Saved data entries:
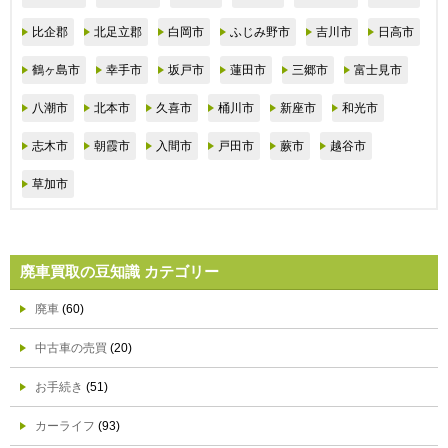
比企郡
北足立郡
白岡市
ふじみ野市
吉川市
日高市
鶴ヶ島市
幸手市
坂戸市
蓮田市
三郷市
富士見市
八潮市
北本市
久喜市
桶川市
新座市
和光市
志木市
朝霞市
入間市
戸田市
蕨市
越谷市
草加市
廃車買取の豆知識 カテゴリー
廃車
(60)
中古車の売買
(20)
お手続き
(51)
カーライフ
(93)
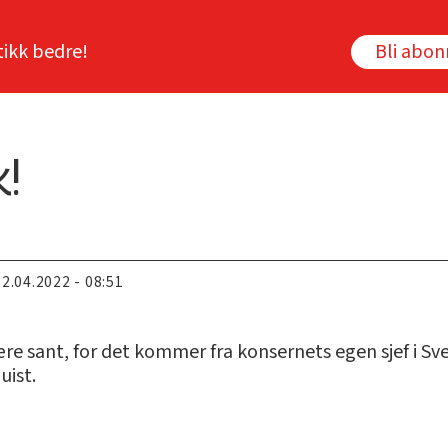
tikk bedre!
Bli abo
k!
22.04.2022 - 08:51
re sant, for det kommer fra konsernets egen sjef i Sve
uist.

▶ WHAT IS EXPECTED
Leave every picture out. Retype the remaining data exactly.

▶ EXERCISE ANSWER
比企郡
北足立郡
白岡市
ふじみ野市
吉川市
日高市
鶴ヶ島市
幸手市
坂戸市
蓮田市
三郷市
富士見市
八潮市
北本市
久喜市
桶川市
新座市
和光市
志木市
朝霞市
入間市
戸田市
蕨市
越谷市
草加市
廃車買取の豆知識 カテゴリー
廃車
(60)
中古車の売買
(20)
お手続き
(51)
カーライフ
(93)
tikk bedre!
Bli abo
k!
22.04.2022 - 08:51
re sant, for det kommer fra konsernets egen sjef i Sve
uist.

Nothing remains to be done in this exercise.